What is being asked
In the copy, keep every line below as it is and leave out the pictures.

• • • • • • •

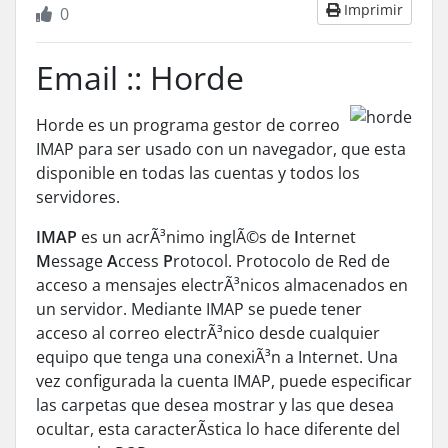
Imprimir
0
Email :: Horde
Horde es un programa gestor de correo
IMAP
para ser usado con un navegador, que esta
disponible en todas las cuentas y todos los
servidores.
IMAP
es un acrÃ³nimo inglÃ©s de
I
nternet
M
essage
A
ccess
P
rotocol. Protocolo de
Red
de
acceso a mensajes electrÃ³nicos almacenados en
un servidor. Mediante
IMAP
se puede tener
acceso al correo electrÃ³nico desde cualquier
equipo que tenga una conexiÃ³n a Internet. Una
vez configurada la cuenta
IMAP
, puede especificar
las carpetas que desea mostrar y las que desea
ocultar, esta caracterÃ­stica lo hace diferente del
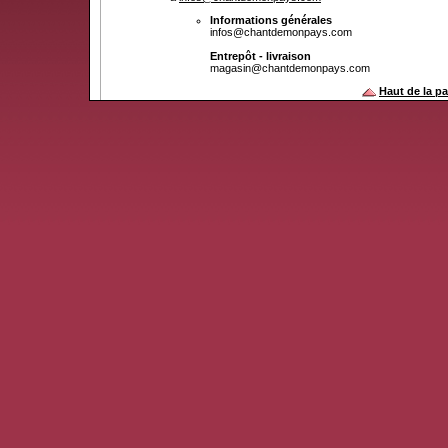
Informations générales
infos@chantdemonpays.com
Entrepôt - livraison
magasin@chantdemonpays.com
Haut de la p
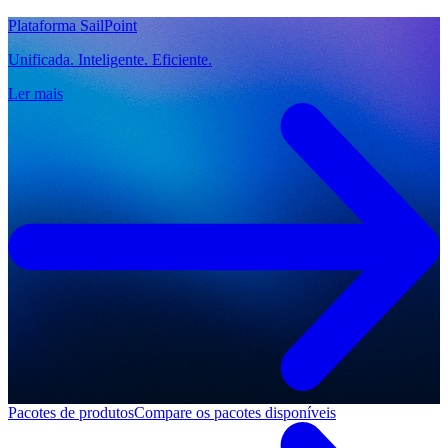
Plataforma SailPoint
Unificada. Inteligente. Eficiente.
Ler mais
Pacotes de produtos
Compare os pacotes disponíveis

• • • • • • •

Answer box
Imprimir
0
Email :: Horde
Horde es un programa gestor de correo
IMAP
para ser usado con un navegador, que esta
disponible en todas las cuentas y todos los
servidores.
IMAP
es un acrÃ³nimo inglÃ©s de
I
nternet
M
essage
A
ccess
P
rotocol. Protocolo de
Red
de
acceso a mensajes electrÃ³nicos almacenados en
un servidor. Mediante
IMAP
se puede tener
acceso al correo electrÃ³nico desde cualquier
equipo que tenga una conexiÃ³n a Internet. Una
vez configurada la cuenta
IMAP
, puede especificar
las carpetas que desea mostrar y las que desea
ocultar, esta caracterÃ­stica lo hace diferente del
Informations générales
infos@chantdemonpays.com
Entrepôt - livraison
magasin@chantdemonpays.com
Haut de la p
Plataforma SailPoint
Unificada. Inteligente. Eficiente.
Ler mais
Pacotes de produtos
Compare os pacotes disponíveis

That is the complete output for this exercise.